Gospels of Wealth: The American Protestant Discourse of Prosperity in the Gilded Age and the Post-WWII Era

Team Members/Contributors

Richard A. Pizzi Indiana University Contact Me

About this dissertation fellowship

The phrase Gospel of Wealth is generally associated with the late 19th and early 20th century religious justification of laissez-faire capitalism in the United States. The sanctification of American capitalism came as frequently from industrialists as from Christian leaders. Whether it was John D. Rockefeller asserting, “God gave me my money,” or Andrew Carnegie claiming that only unregulated capitalist accumulation would allow the millionaire to be a trustee for the poor and bring “Peace on earth, among men Good-Will,” the purveyors of the Gospel of Wealth employed Christian rhetoric in the service of capital. While this discursive union of Christianity and capitalism was certainly a product of its times, the Christian authorization of American economic and social relations was not confined to one historical epoch. Indeed, a new gospel of wealth can be discerned in American Protestantism even today, a gospel that celebrates laissez-faire capitalism as strenuously as did its predecessor, but that has different social and institutional sources and an entirely different audience.

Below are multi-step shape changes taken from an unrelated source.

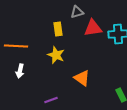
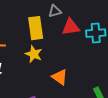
yellow rectangle: (58, 29) -> (36, 28), size x1.6

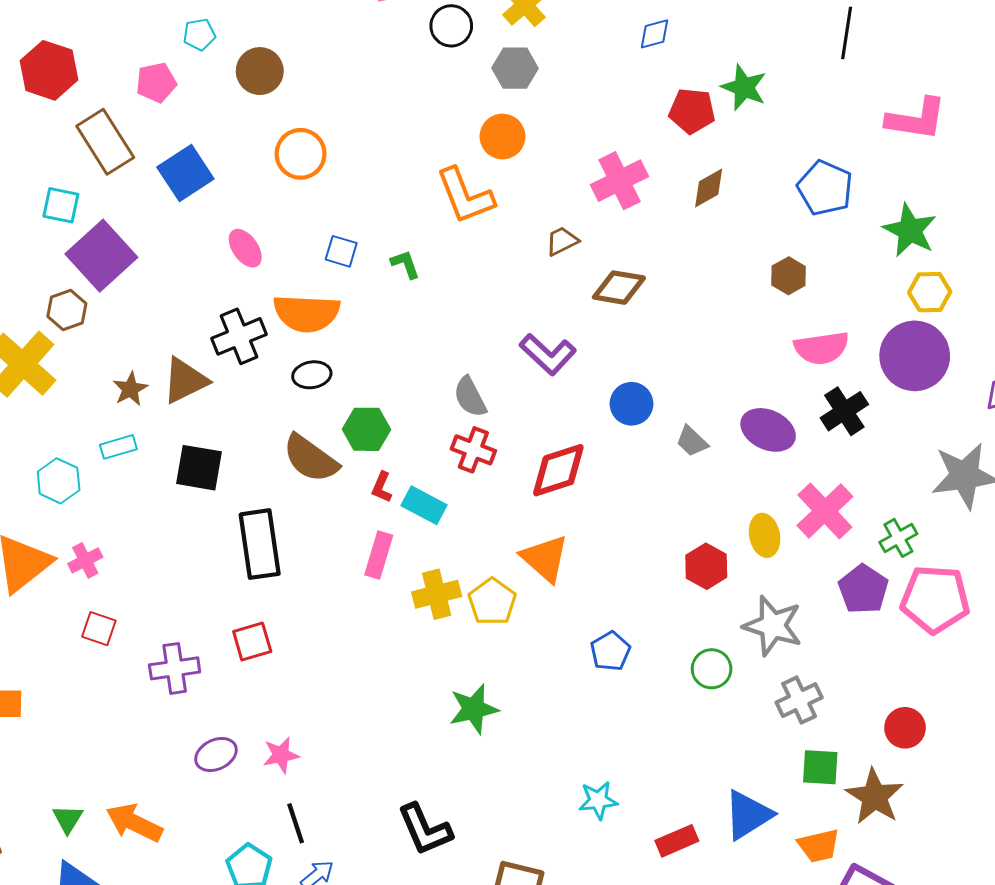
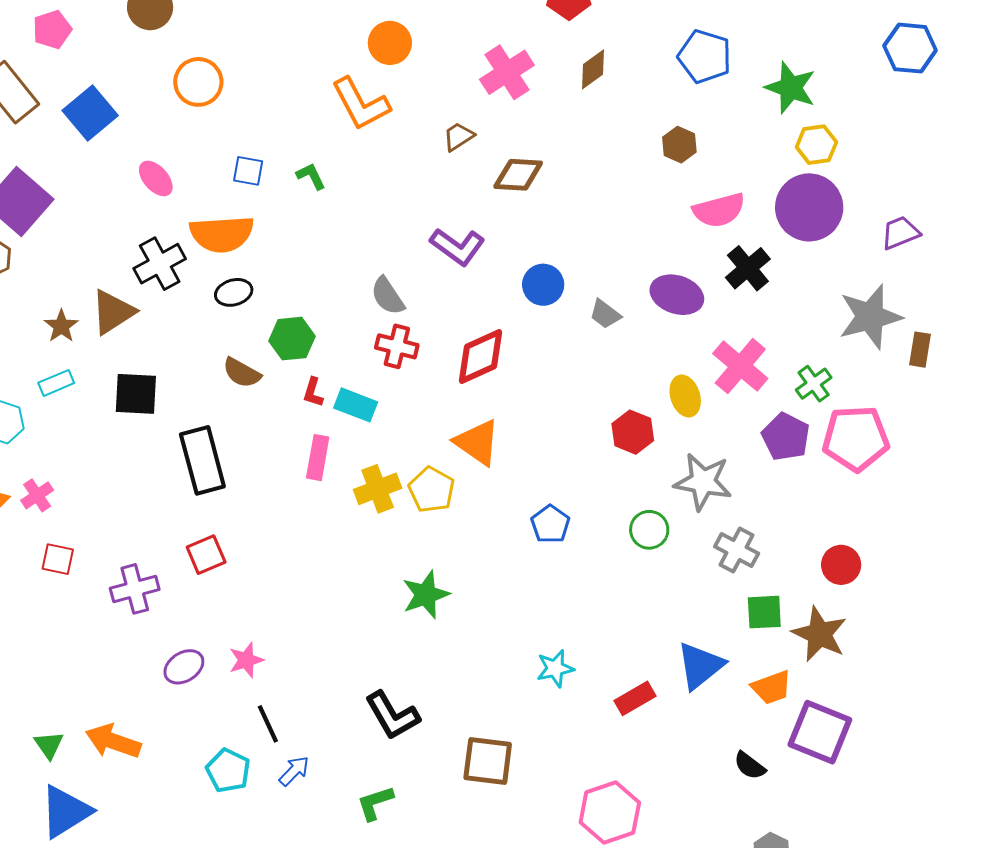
brown semicircle: (311, 459) -> (242, 373), size x0.7
gray cross: (799, 700) -> (737, 550), turned -30

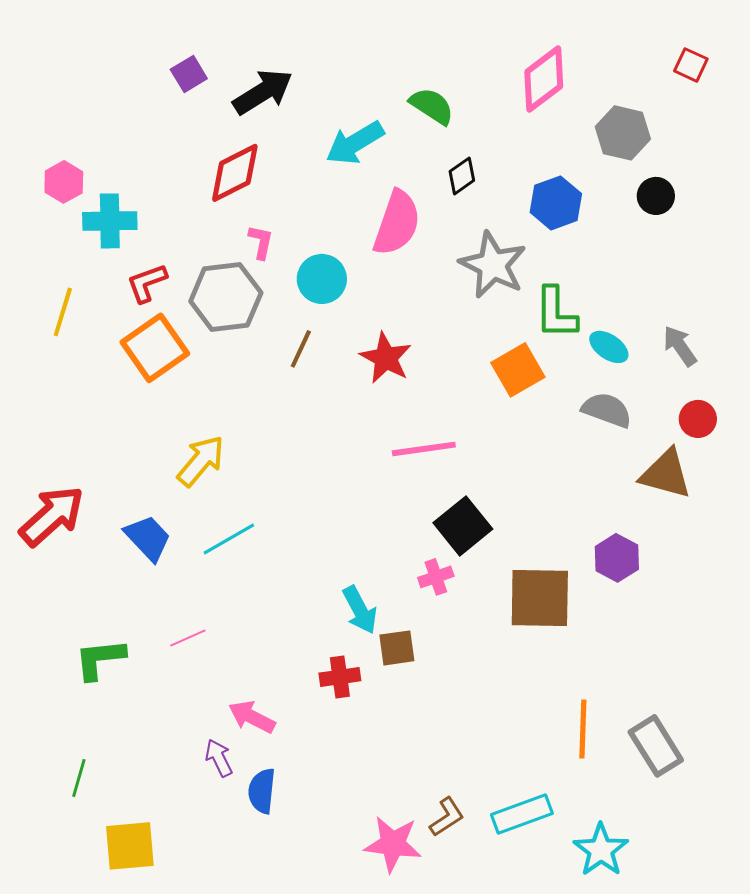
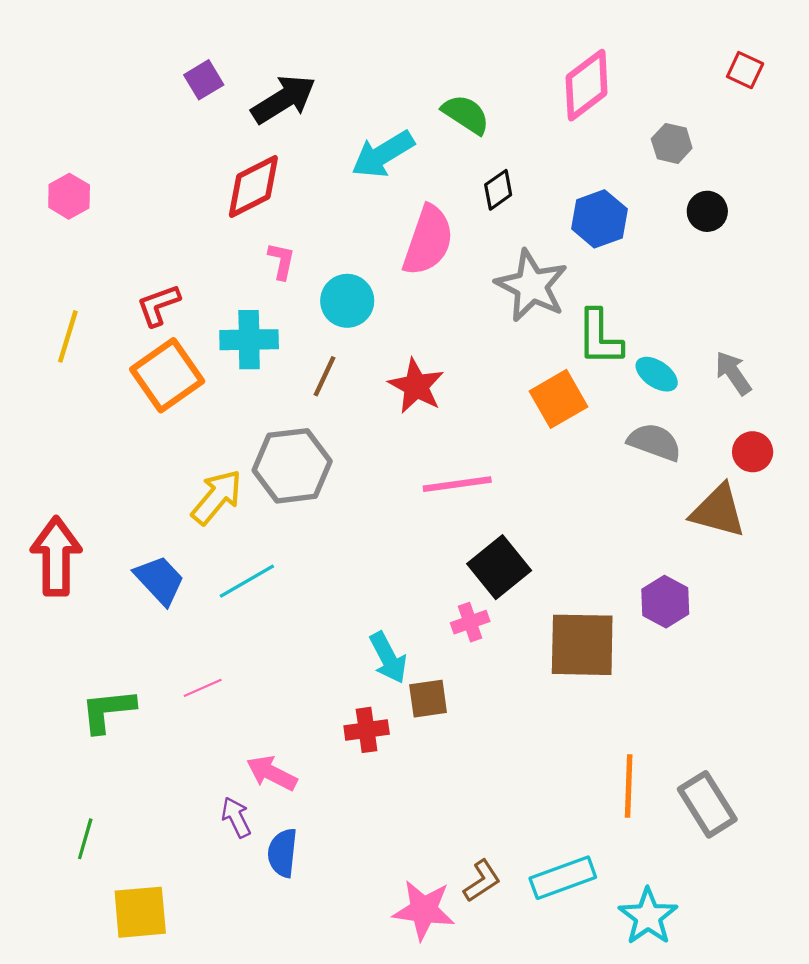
gray hexagon: (623, 133) -> (672, 143), size x0.7
cyan cross: (110, 221) -> (249, 340), moved
gray hexagon: (226, 297) -> (292, 466), moved
red arrow: (52, 516) -> (56, 556), turned -48

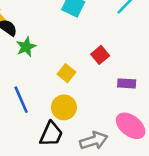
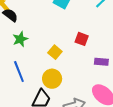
green star: (26, 47) -> (20, 39), moved
red square: (100, 55) -> (82, 39), turned -32

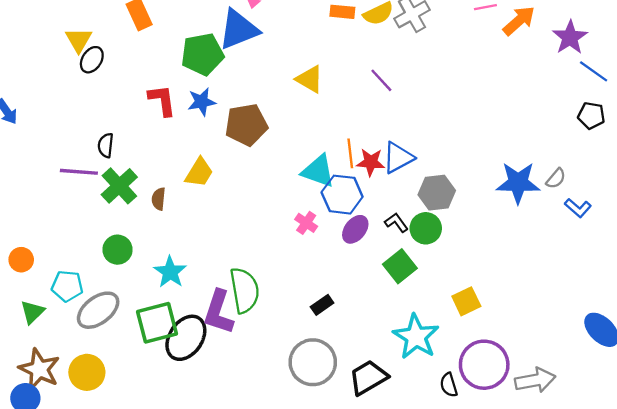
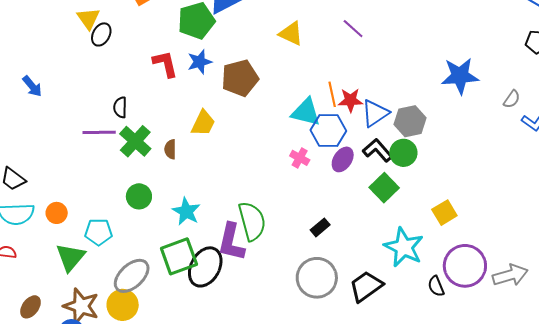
blue triangle: (398, 158) -> (375, 113), moved
blue star: (518, 183) -> (460, 76), moved
black L-shape: (396, 223) -> (378, 150), size x1.4
gray ellipse: (98, 310) -> (132, 276), moved
green triangle: (32, 312) -> (70, 257), size x1.4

My dissertation is a comparative study of these two Protestant defenses of capitalism: the “Gospel of Wealth” in the Gilded Age, and the “gospel of prosperity” first preached by certain Pentecostal and charismatic evangelists during the post-World War II healing revivals and growing in popularity today. By examining the writings and sermons of representative pastors, evangelists, and public figures in both eras, as well as the lay response to such writings, I hope to locate the social, historical, and intellectual sources of the Christian defense of capitalism in two critical periods of economic expansion in the United States. This dissertation is not simply a study of Protestant theology, but an examination of the changing face of American capitalism and the means by which Protestant leaders responded to, and ultimately positioned Christianity to defend, those changes. I hope to demonstrate that at certain critical moments in the development of American capitalism, some of the dominant voices in Protestant public life (mainline evangelicals at the turn of the 20th century, charismatic and Pentecostal evangelicals in recent decades) attempted to anoint laissez-faire capitalism as the “economic will of God” and to instruct ordinary Protestants how to live, and occasionally prosper, in a financial system that appeared to some Americans in each era as profoundly amoral, unjust, and even anti-Christian.